Медленно, по одному мы отползаем назад к окопам. Женька волочит каску и скатку Григория Ивановича, я - его винтовку. Сам политрук ползет, отталкиваясь одной рукой, другой - придерживает красные бинты на лице. Ему помогает Пончик.

Мы ползем по той самой траве, которую только что топтали сапогами. Как много крутом следов ног и как мало сейчас ползущих. Наверное, многим из батальона уже никогда не ходить, не лежать, не нюхать запахов этой травы.

Мы сваливаемся в окоп. Кто-то достал Григорию Ивановичу воду. Чуть отпил, фляжку нам отдал.

Вдруг загудел и смолк телефон. Я алекаю, а трубка молчит.

Мы с Женькой опять перевязываем лицо Григория Ивановича. Телефон снова гудит.

- Послушайте!
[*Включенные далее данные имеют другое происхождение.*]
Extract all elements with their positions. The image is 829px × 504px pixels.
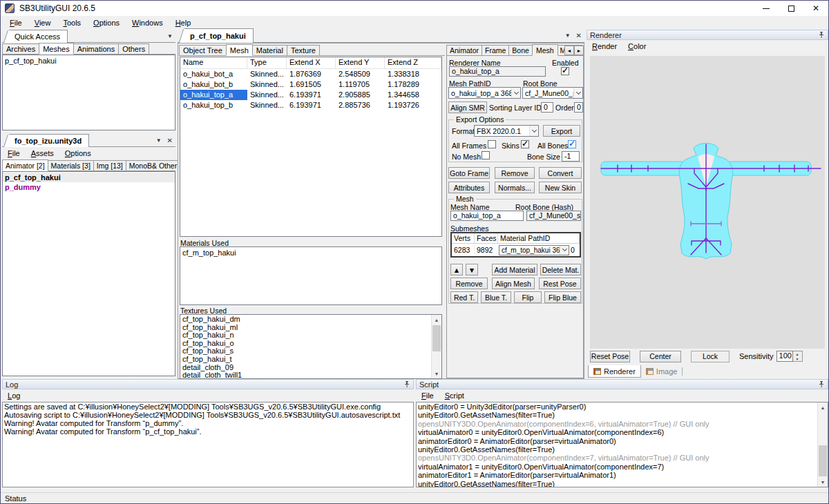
rest-pose-button[interactable]: Rest Pose xyxy=(539,278,581,289)
flip-button[interactable]: Flip xyxy=(514,291,542,303)
list-item[interactable]: cf_m_top_hakui xyxy=(180,248,441,258)
tab-scroll-left-icon[interactable]: ◄ xyxy=(564,46,574,55)
format-combo[interactable]: FBX 2020.0.1 xyxy=(474,125,539,137)
tab-img[interactable]: Img [13] xyxy=(93,160,126,171)
scroll-up-icon[interactable]: ▲ xyxy=(432,315,441,324)
sensitivity-value[interactable]: 100 xyxy=(776,351,793,362)
script-scrollbar[interactable]: ▲ ▼ xyxy=(817,403,828,487)
list-item[interactable]: p_dummy xyxy=(3,182,175,192)
col-material-pathid[interactable]: Material PathID xyxy=(498,233,580,243)
script-menu-script[interactable]: Script xyxy=(439,389,470,402)
tab-archive-file[interactable]: fo_top_izu.unity3d xyxy=(9,134,89,147)
minimize-button[interactable] xyxy=(754,1,779,16)
tab-mesh-editor[interactable]: Mesh xyxy=(532,44,558,56)
col-type[interactable]: Type xyxy=(247,57,287,68)
color-menu[interactable]: Color xyxy=(622,40,651,52)
close-tab-icon[interactable]: ✕ xyxy=(167,137,173,144)
tab-list-dropdown-icon[interactable]: ▼ xyxy=(565,33,571,39)
table-row[interactable]: o_hakui_top_b Skinned... 6.193971 2.8857… xyxy=(180,100,441,110)
remove-frame-button[interactable]: Remove xyxy=(495,167,535,179)
attributes-button[interactable]: Attributes xyxy=(448,182,490,193)
mesh-pathid-combo[interactable]: o_hakui_top_a 36810861 xyxy=(448,87,521,99)
skins-checkbox[interactable] xyxy=(521,140,529,148)
close-button[interactable]: ✕ xyxy=(803,1,828,16)
list-item[interactable]: detail_cloth_twill1 xyxy=(180,371,431,379)
col-verts[interactable]: Verts xyxy=(452,233,475,243)
log-text[interactable]: Settings are saved at C:¥illusion¥HoneyS… xyxy=(2,402,414,487)
col-extend-y[interactable]: Extend Y xyxy=(336,57,385,68)
table-row[interactable]: o_hakui_bot_b Skinned... 1.691505 1.1197… xyxy=(180,79,441,90)
normals-button[interactable]: Normals... xyxy=(495,182,535,193)
tab-texture[interactable]: Texture xyxy=(287,45,320,55)
spin-up-icon[interactable]: ▲ xyxy=(793,351,802,356)
center-button[interactable]: Center xyxy=(640,351,681,362)
render-viewport[interactable] xyxy=(590,56,825,349)
add-material-button[interactable]: Add Material xyxy=(492,264,537,275)
bone-size-input[interactable]: -1 xyxy=(562,151,580,162)
all-bones-checkbox[interactable] xyxy=(568,140,576,148)
tab-materials[interactable]: Materials [3] xyxy=(48,160,94,171)
menu-file[interactable]: File xyxy=(3,16,28,30)
close-document-icon[interactable]: ✕ xyxy=(576,32,582,39)
sensitivity-stepper[interactable]: 100 ▲ ▼ xyxy=(776,351,803,362)
tab-bone[interactable]: Bone xyxy=(508,45,533,55)
root-bone-hash-input[interactable]: cf_J_Mune00_s_R xyxy=(526,211,581,221)
move-up-icon[interactable]: ▲ xyxy=(450,264,463,275)
submesh-row[interactable]: 6283 9892 cf_m_top_hakui 3681086... 0 xyxy=(452,244,580,256)
red-t-button[interactable]: Red T. xyxy=(450,291,478,303)
reset-pose-button[interactable]: Reset Pose xyxy=(590,351,630,362)
tab-renderer[interactable]: Renderer xyxy=(588,365,641,378)
log-menu[interactable]: Log xyxy=(2,389,26,402)
tab-quick-access[interactable]: Quick Access xyxy=(9,30,68,43)
scroll-down-icon[interactable]: ▼ xyxy=(818,477,828,487)
scrollbar-thumb[interactable] xyxy=(819,445,827,476)
align-mesh-button[interactable]: Align Mesh xyxy=(492,278,535,289)
mesh-name-input[interactable]: o_hakui_top_a xyxy=(450,211,524,221)
tab-frame[interactable]: Frame xyxy=(482,45,509,55)
scrollbar-thumb[interactable] xyxy=(432,325,441,351)
tab-animator-editor[interactable]: Animator xyxy=(446,45,482,55)
col-extend-x[interactable]: Extend X xyxy=(287,57,336,68)
archive-menu-file[interactable]: File xyxy=(2,147,26,159)
archive-menu-options[interactable]: Options xyxy=(59,147,97,159)
tab-meshes[interactable]: Meshes xyxy=(39,43,74,55)
col-name[interactable]: Name xyxy=(180,57,247,68)
move-down-icon[interactable]: ▼ xyxy=(466,264,478,275)
tab-material[interactable]: Material xyxy=(252,45,287,55)
scroll-up-icon[interactable]: ▲ xyxy=(818,403,828,412)
renderer-name-input[interactable]: o_hakui_top_a xyxy=(449,66,546,77)
maximize-button[interactable] xyxy=(779,1,803,16)
enabled-checkbox[interactable] xyxy=(561,67,569,75)
col-faces[interactable]: Faces xyxy=(475,233,498,243)
tab-image[interactable]: Image xyxy=(641,365,683,378)
spin-down-icon[interactable]: ▼ xyxy=(793,356,802,361)
script-text[interactable]: unityEditor0 = Unity3dEditor(parser=unit… xyxy=(416,402,828,487)
table-row[interactable]: o_hakui_bot_a Skinned... 1.876369 2.5485… xyxy=(180,69,441,79)
export-button[interactable]: Export xyxy=(543,125,580,137)
goto-frame-button[interactable]: Goto Frame xyxy=(448,167,490,179)
all-frames-checkbox[interactable] xyxy=(488,140,496,148)
script-menu-file[interactable]: File xyxy=(416,389,439,402)
pin-icon[interactable] xyxy=(403,380,410,388)
tab-object-tree[interactable]: Object Tree xyxy=(179,45,227,55)
list-item[interactable]: cf_top_hakui_t xyxy=(180,356,431,364)
list-item[interactable]: cf_top_hakui_dm xyxy=(180,316,431,324)
tab-document[interactable]: p_cf_top_hakui xyxy=(184,28,254,43)
tab-list-dropdown-icon[interactable]: ▼ xyxy=(167,34,173,39)
tab-list-dropdown-icon[interactable]: ▼ xyxy=(156,138,162,144)
textures-scrollbar[interactable]: ▲ ▼ xyxy=(431,315,441,378)
pin-icon[interactable] xyxy=(818,380,825,388)
scroll-down-icon[interactable]: ▼ xyxy=(432,369,441,378)
list-item[interactable]: p_cf_top_hakui xyxy=(3,56,175,66)
menu-help[interactable]: Help xyxy=(169,16,198,30)
menu-view[interactable]: View xyxy=(28,16,57,30)
archive-menu-assets[interactable]: Assets xyxy=(26,147,59,159)
tab-animator[interactable]: Animator [2] xyxy=(2,159,48,171)
lock-button[interactable]: Lock xyxy=(691,351,730,362)
menu-windows[interactable]: Windows xyxy=(126,16,169,30)
flip-blue-button[interactable]: Flip Blue xyxy=(544,291,581,303)
order-input[interactable]: 0 xyxy=(574,102,583,113)
material-pathid-combo[interactable]: cf_m_top_hakui 3681086... xyxy=(499,245,569,255)
mesh-table-header[interactable]: Name Type Extend X Extend Y Extend Z xyxy=(180,57,441,69)
table-row[interactable]: o_hakui_top_a Skinned... 6.193971 2.9058… xyxy=(180,90,441,100)
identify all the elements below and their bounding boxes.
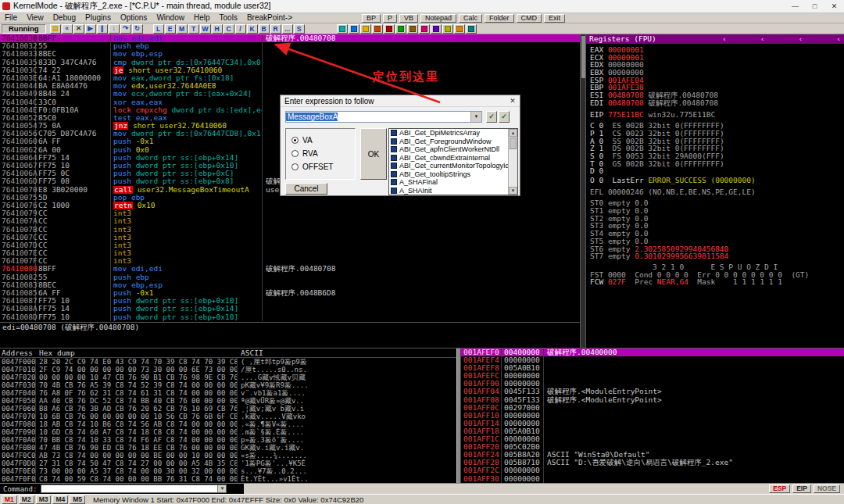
radio-offset[interactable]: OFFSET — [286, 160, 355, 173]
dropdown-item[interactable]: ABI_Get_DpiMetricsArray — [389, 129, 508, 138]
plugin-button-1[interactable] — [337, 24, 348, 34]
expression-dropdown-icon[interactable]: ▼ — [470, 112, 481, 122]
plugin-button-3[interactable] — [360, 24, 371, 34]
disassembly-scrollbar[interactable] — [580, 34, 586, 348]
memory-dump-row[interactable]: 0047F0D027 31 C8 74 50 47 C8 74 27 00 00… — [0, 459, 456, 467]
memory-tab-m4[interactable]: M4 — [52, 495, 68, 504]
command-dropdown-icon[interactable]: ▼ — [217, 485, 226, 492]
menu-button-vb[interactable]: VB — [399, 14, 418, 23]
minimize-button[interactable]: — — [785, 0, 805, 13]
plugin-button-2[interactable] — [349, 24, 359, 34]
disasm-row[interactable]: 76410079CCint3 — [0, 209, 580, 217]
plugin-button-9[interactable] — [431, 24, 442, 34]
trace-button[interactable]: ↻ — [132, 24, 143, 34]
plugin-button-4[interactable] — [372, 24, 383, 34]
step-into-button[interactable]: ↓ — [109, 24, 120, 34]
disasm-row[interactable]: 7641003255push ebp — [0, 42, 580, 50]
dropdown-item[interactable]: ABI_Get_apfnClientWorkerNtDll — [389, 145, 508, 154]
memory-dump-row[interactable]: 0047F0E073 00 00 00 A5 37 C8 74 00 00 30… — [0, 467, 456, 475]
toolbar-letter-k[interactable]: K — [247, 24, 258, 34]
disasm-row[interactable]: 7641007ECCint3 — [0, 249, 580, 257]
disasm-row[interactable]: 7641007BCCint3 — [0, 226, 580, 234]
list-scrollbar[interactable]: ▲ ▼ — [508, 129, 517, 195]
disasm-row[interactable]: 76410035833D 347C4A76cmp dword ptr ds:[0… — [0, 59, 580, 66]
plugin-button-11[interactable] — [454, 24, 465, 34]
memory-dump-row[interactable]: 0047F0102F C9 74 00 00 00 00 00 73 30 00… — [0, 366, 456, 374]
disasm-row[interactable]: 7641007CCCint3 — [0, 234, 580, 241]
menu-button-notepad[interactable]: Notepad — [420, 14, 456, 23]
toolbar-letter-r[interactable]: R — [270, 24, 281, 34]
memory-dump-row[interactable]: 0047F03070 4B CB 76 A5 39 C8 74 52 39 C8… — [0, 381, 456, 389]
scrollbar-thumb[interactable] — [581, 36, 585, 78]
menu-item-plugins[interactable]: Plugins — [80, 13, 116, 23]
radio-rva[interactable]: RVA — [286, 147, 355, 160]
plugin-button-8[interactable] — [419, 24, 430, 34]
disasm-row[interactable]: 7641008255push ebp — [0, 273, 580, 281]
menu-item-breakpoint[interactable]: BreakPoint-> — [242, 13, 297, 23]
disasm-row[interactable]: 76410087FF75 10push dword ptr ss:[ebp+0x… — [0, 297, 580, 305]
toolbar-letter-e[interactable]: E — [165, 24, 176, 34]
maximize-button[interactable]: □ — [805, 0, 824, 13]
command-input[interactable]: ▼ — [41, 484, 227, 493]
memory-dump-row[interactable]: 0047F0F0C8 74 00 59 C8 74 00 00 00 BB 76… — [0, 475, 456, 483]
toolbar-letter-x[interactable]: / — [235, 24, 246, 34]
menu-button-cmd[interactable]: CMD — [517, 14, 542, 23]
goto-nose-button[interactable]: NOSE — [814, 484, 840, 493]
scroll-down-icon[interactable]: ▼ — [509, 187, 517, 195]
radio-va[interactable]: VA — [286, 134, 355, 147]
disasm-row[interactable]: 764100856A FFpush -0x1破解程序.0048B6D8 — [0, 289, 580, 297]
plugin-button-12[interactable] — [466, 24, 477, 34]
dropdown-item[interactable]: ABI_Get_ForegroundWindow — [389, 138, 508, 146]
menu-button-exit[interactable]: Exit — [544, 14, 565, 23]
disasm-row[interactable]: 7641008DFF75 10push dword ptr ss:[ebp+0x… — [0, 313, 580, 321]
dialog-close-icon[interactable]: ✕ — [506, 95, 520, 107]
disasm-row[interactable]: 764100838BECmov ebp,esp — [0, 281, 580, 289]
menu-button-folder[interactable]: Folder — [485, 14, 514, 23]
memory-dump-row[interactable]: 0047F050AA 40 CB 76 DC 52 C8 74 BB 40 CB… — [0, 397, 456, 405]
memory-tab-m2[interactable]: M2 — [19, 495, 34, 504]
confirm-check-button-2[interactable]: ✓ — [499, 111, 510, 123]
close-button[interactable]: ✕ — [824, 0, 844, 13]
memory-dump-row[interactable]: 0047F060B8 A6 CB 76 3B AD CB 76 20 62 CB… — [0, 405, 456, 413]
memory-dump-row[interactable]: 0047F0B047 4B CB 76 90 ED CB 76 18 EE CB… — [0, 444, 456, 452]
dropdown-item[interactable]: A_SHAUpdate — [389, 195, 508, 195]
toolbar-letter-l[interactable]: L — [153, 24, 164, 34]
dropdown-item[interactable]: ABI_Get_cbwndExtraInternal — [389, 154, 508, 163]
memory-dump-row[interactable]: 0047F0C0AB 73 C8 74 00 00 00 00 00 BE 00… — [0, 452, 456, 459]
menu-button-p[interactable]: P — [383, 14, 397, 23]
toolbar-letter-t[interactable]: T — [188, 24, 199, 34]
goto-eip-button[interactable]: EIP — [792, 484, 811, 493]
plugin-button-7[interactable] — [407, 24, 418, 34]
close-process-button[interactable]: ✕ — [73, 24, 84, 34]
toolbar-letter-x[interactable]: ... — [282, 24, 293, 34]
menu-button-bp[interactable]: BP — [362, 14, 381, 23]
menu-item-help[interactable]: Help — [189, 13, 215, 23]
disasm-row[interactable]: 764100308BFFmov edi,edi破解程序.00480708 — [0, 34, 580, 42]
open-file-button[interactable]: ▤ — [50, 24, 61, 34]
plugin-button-10[interactable] — [442, 24, 453, 34]
disasm-row[interactable]: 764100808BFFmov edi,edi破解程序.00480708 — [0, 265, 580, 273]
disasm-row[interactable]: 7641007DCCint3 — [0, 241, 580, 249]
list-scrollbar-thumb[interactable] — [510, 138, 517, 149]
disasm-row[interactable]: 76410044BA E8A04476mov edx,user32.7644A0… — [0, 82, 580, 90]
toolbar-letter-s[interactable]: S — [294, 24, 305, 34]
memory-dump-row[interactable]: 0047F00028 20 2C C9 74 E0 43 C9 74 70 39… — [0, 358, 456, 366]
memory-dump-row[interactable]: 0047F07010 6B CB 76 00 00 00 00 00 10 56… — [0, 413, 456, 420]
stack-row[interactable]: 001AFF2C00000000 — [461, 466, 844, 474]
dropdown-item[interactable]: A_SHAInit — [389, 187, 508, 195]
disasm-row[interactable]: 7641007ACCint3 — [0, 217, 580, 225]
toolbar-letter-b[interactable]: B — [259, 24, 270, 34]
toolbar-letter-m[interactable]: M — [177, 24, 188, 34]
dropdown-item[interactable]: ABI_Get_tooltipStrings — [389, 170, 508, 179]
memory-dump-row[interactable]: 0047F08018 AB C8 74 10 B6 C8 74 56 AB C8… — [0, 420, 456, 428]
memory-dump-row[interactable]: 0047F0A070 BB C8 74 10 33 C8 74 F6 AF C8… — [0, 436, 456, 444]
disasm-row[interactable]: 7641008AFF75 14push dword ptr ss:[ebp+0x… — [0, 305, 580, 313]
memory-tab-m1[interactable]: M1 — [2, 495, 17, 504]
memory-dump-row[interactable]: 0047F04076 A8 0F 76 62 31 C8 74 61 31 C8… — [0, 389, 456, 397]
goto-esp-button[interactable]: ESP — [769, 484, 790, 493]
menu-item-debug[interactable]: Debug — [48, 13, 80, 23]
memory-dump-row[interactable]: 0047F02000 00 00 00 10 47 CB 76 90 B1 CB… — [0, 374, 456, 381]
plugin-button-6[interactable] — [395, 24, 406, 34]
restart-button[interactable]: « — [62, 24, 73, 34]
cancel-button[interactable]: Cancel — [285, 183, 327, 195]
Кто там близко? - плюется кровью политрук.

- Сними трубку, Алешка,- просит Женька.

В трубке громкий, на весь окоп, командный голос:

- Говорит «Крапива». Кто у аппарата?

- Боец Грибков.

- Передайте трубку «Ромашке».

- Убита «Ромашка»,- глухо сквозь бинты подсказывает Григорий Иванович.

- «Ромашка» убита,- повторяю я в трубку.

- Подзовите к аппарату «Фиалку»,- нервничает «Крапива».

- «Фиалка» ранена,- говорит политрук.

- Ранена «Фиалка»,- говорю я.

- Черт возьми, так кого-нибудь из командиров!-кричит трубка. Мне кажется, что голос нашего генерала.

Григорий Иванович подползает к аппарату, тянет трубкуh морщась, приложил ее к бинтам:

- У аппарата политрук Бритов.

- Говорит «Крапива»,- слышим мы.- Немедленно возобновить атаку! Вас слева поддержит «Мимоза». Выбить противника!

- Трудно, товарищ «Крапива»,- сквозь бинты шевелит губами наш политрук.- Большие потери…

- Вы барышня или военный человек?-гремит трубка.- Как отвечаете? Немедленно начать атаку! За невыполнение приказа расстреляю перед строем!

- Не расстрелять вам меня перед строем,- говорит Григорий Иванович.

В трубке пауза. И уже удивленный спокойный голос:

- Почему?

- У меня строя нет… Опять долгая пауза.

- Послушайте, как вас зовут?

- Политрук Бритов.

- Я спрашиваю имя-отчество.

- Григорий Иванович.

В трубке помолчали. Потом опять голос:

- Григорий Иванович, я прошу вас, дорогой человек, атаковать противника.

Григорий Иванович нас всех оглядывает, молча тянется к своей винтовке.

- Есть, товарищ генерал! Атаковать противника!